PCA in Data-Dependent Noise (Correlated-PCA): Nearly Optimal Finite Sample Guarantees
This work addresses a fundamental challenge in statistical estimation for machine learning and data analysis, offering enhanced robustness in PCA applications where noise is correlated with data, though it is incremental relative to existing research on correlated-PCA.
The paper tackles the problem of Principal Component Analysis (PCA) in the presence of data-dependent noise, where noise and true data are correlated, by providing nearly optimal finite sample guarantees for the singular value decomposition (SVD) solution. It achieves a significant improvement in sample complexity bounds over prior work, under weaker assumptions on data-noise correlation.

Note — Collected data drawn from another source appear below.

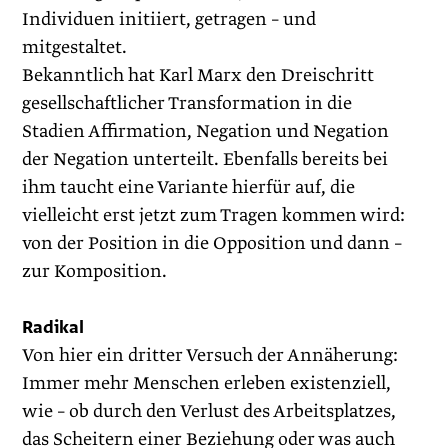
Individuen initiiert, getragen – und
mitgestaltet.
Bekanntlich hat Karl Marx den Dreischritt
gesellschaftlicher Transformation in die
Stadien Affirmation, Negation und Negation
der Negation unterteilt. Ebenfalls bereits bei
ihm taucht eine Variante hierfür auf, die
vielleicht erst jetzt zum Tragen kommen wird:
von der Position in die Opposition und dann –
zur Komposition.
Radikal
Von hier ein dritter Versuch der Annäherung:
Immer mehr Menschen erleben existenziell,
wie – ob durch den Verlust des Arbeitsplatzes,
das Scheitern einer Beziehung oder was auch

We study Principal Component Analysis (PCA) in a setting where a part of the corrupting noise is data-dependent and, as a result, the noise and the true data are correlated. Under a bounded-ness assumption on the true data and the noise, and a simple assumption on data-noise correlation, we obtain a nearly optimal sample complexity bound for the most commonly used PCA solution, singular value decomposition (SVD). This bound is a significant improvement over the bound obtained by Vaswani and Guo in recent work (NIPS 2016) where this "correlated-PCA" problem was first studied; and it holds under a significantly weaker data-noise correlation assumption than the one used for this earlier result.